1 Execution site(s)
Viktor K., born in 1926: "The Grabov family was denounced by a local policeman. The head of the family had been drafted into the army, but his wife and son stayed in Biryuch. For a while they managed to hide, but the policeman denounced them and they were arrested. They were taken to the Gestapo building where they stayed for a while. I don’t know exactly how long they stayed there, but I remember going there to see my friend Volodia Grabov. He was killed on July 14 or July 15, I don’t remember exactly." (Witness n°809R, interviewed in Biryuch, on August 11, 2018)
"On July 10, 1942, at 12a.m., three armed Hungarian soldiers entered the apartment of 72-year-old Lev Davydovich Pritsker and his 75-year-old wife Tatiana Markovna Pritsker, living at 25 Pochtovaya Street, village of Budyonnoye, non-partisan, Jewish. They searched the house and arrested these innocent civilians. Nobody knows what happened to them afterwards. […]

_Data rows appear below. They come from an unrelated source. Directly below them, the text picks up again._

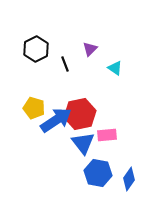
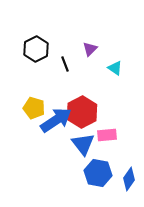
red hexagon: moved 2 px right, 2 px up; rotated 16 degrees counterclockwise
blue triangle: moved 1 px down
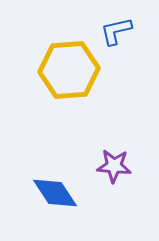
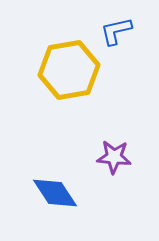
yellow hexagon: rotated 6 degrees counterclockwise
purple star: moved 9 px up
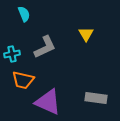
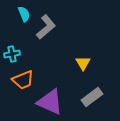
yellow triangle: moved 3 px left, 29 px down
gray L-shape: moved 1 px right, 20 px up; rotated 15 degrees counterclockwise
orange trapezoid: rotated 35 degrees counterclockwise
gray rectangle: moved 4 px left, 1 px up; rotated 45 degrees counterclockwise
purple triangle: moved 2 px right
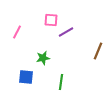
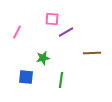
pink square: moved 1 px right, 1 px up
brown line: moved 6 px left, 2 px down; rotated 66 degrees clockwise
green line: moved 2 px up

On July 15, 1942, at 10a.m., during the German occupation, a car approached the house of Raisa Salomonovna Grabova, 38 years old, housewife, and her son Vladimir Borisovich Grabov, 15 years old, schoolboy, Jewish, living on Volia Street on the territory of the agricultural enterprise [Plodokombinat] in the village of Biriuchsk [...]. Three German officers armed with rifles got out of the car and entered Grabov’s apartment. After searching the house, they arrested without violence Raisa Salomonovna Grabov and her son, put them in the car, and took them to the school in the village of Budionny where the German headquarters was located. The car stopped, an officer opened the door, let the Gabovs out, and took them to the school building. The Grabovs spent two days there, washing the floor and doing other tasks. Then, they were taken in an unknown direction. Their fate remains unknown.

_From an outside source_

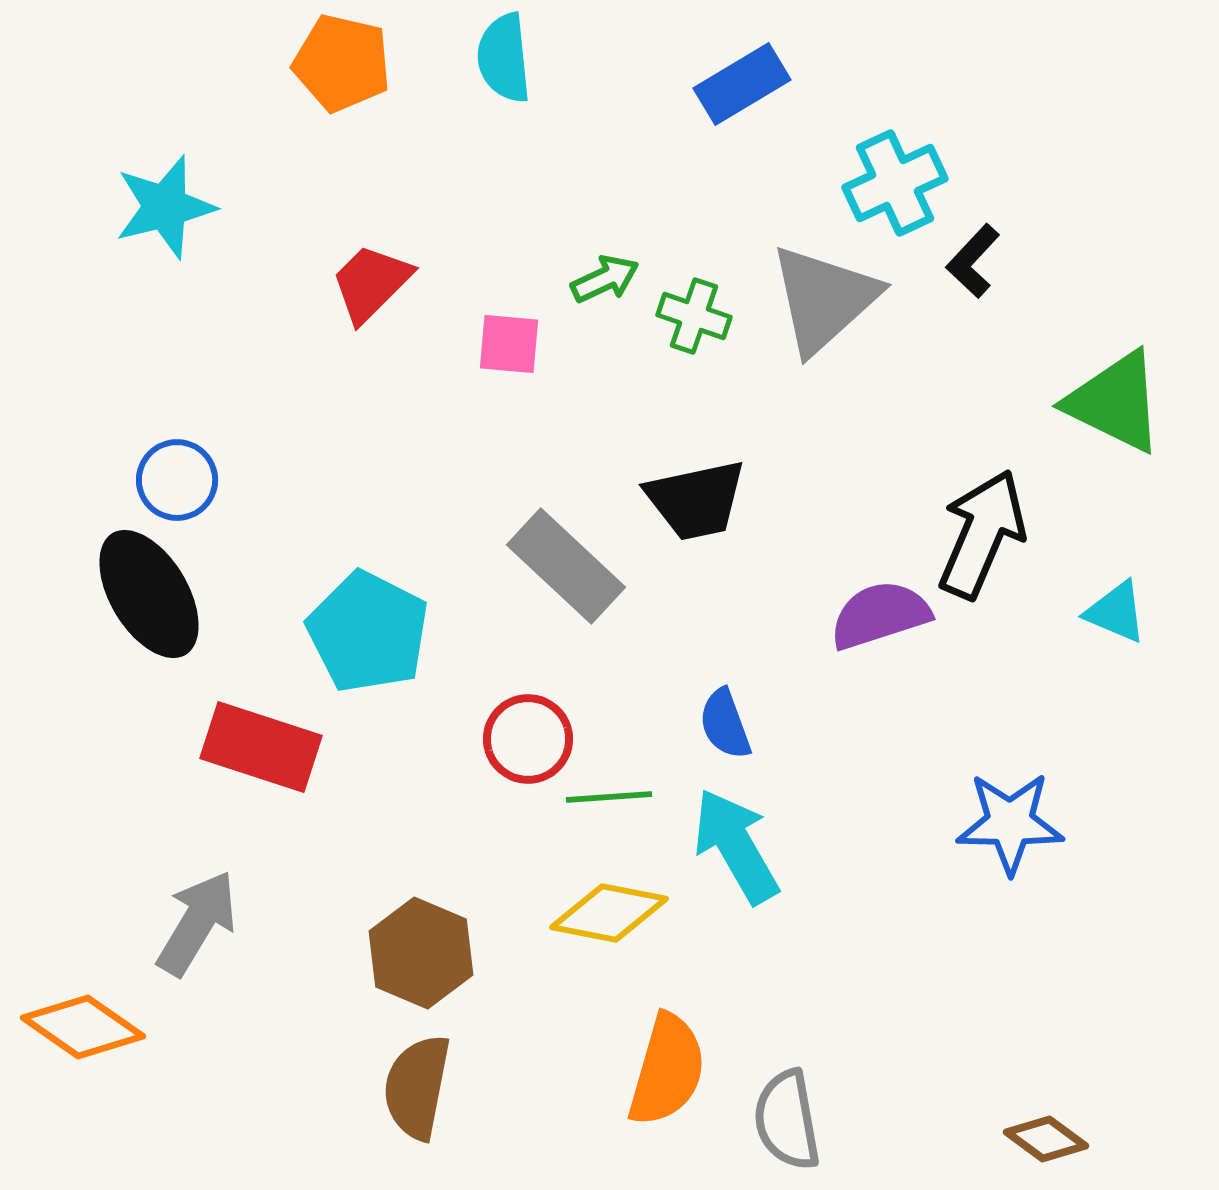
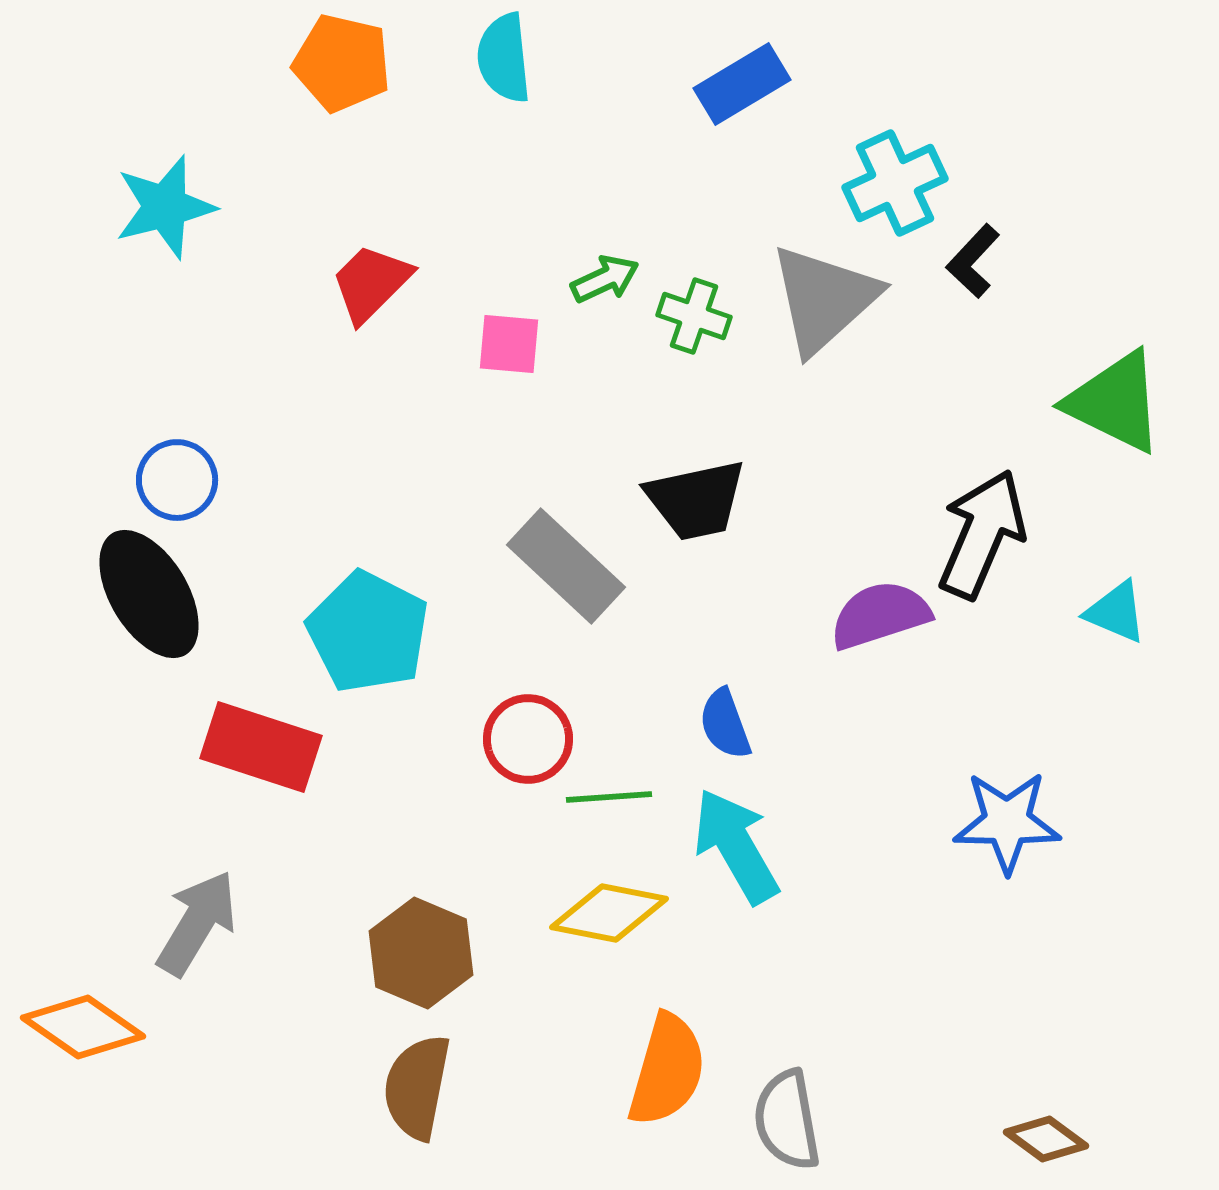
blue star: moved 3 px left, 1 px up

On July 15, 1942, three Hungarian soldiers entered the apartment of Mikhail Zakharovich Dvorkin, 70 years old, and his wife Sofia Borisovna Dvorkina, 70 years old, Jewish, living at 22 Sovetskaya Street, Budyonny village. They were arrested and taken away without violence in an unknown direction. Their fate remains unknown." [Act drawn up by Soviet Extraordinary Commission (ChGK) on November 30, 1943; RG 22.002M: Fond 7021, opis 22, delo 501, pp. 304-307.]
Biryuch is a Russian town located 145km (90mi) east of Belgorod. The settlement was founded in 1705 by the Cossacks and was granted town status in 1779. On January 27, 1919, it was renamed Budyonny. In 1958, it was renamed Krasnogvardeyskoye and demoted in status to a rural locality. On January 30, 2007, the town’s original name of Biryuch was restored. The village lay outside the Jewish Pale of Settlement, and until the late 19th century, Jews were forbidden to settle there. According to the 1897 census, 13,081 people lived in Biryuch. The percentage of Jews living in the town remained small. The majority of Jews were merchants, artisans, or employed in the liberal professions.
Biryuch was occupied by German and Hungarian forces in October 1941. After the occupation began, the remaining Jewish residents of the town were arrested by the Germans and Hungarians at their homes and taken in unknown directions. With the help of local witnesses interviewed by Yahad, we discovered that the victims were first detained in the Gestapo building for a couple of days and then were taken in the direction of the airfield where a big ravine was located. The Jews who lived in the nearby village of Zasosna were also taken to the ravine to be shot at the same time.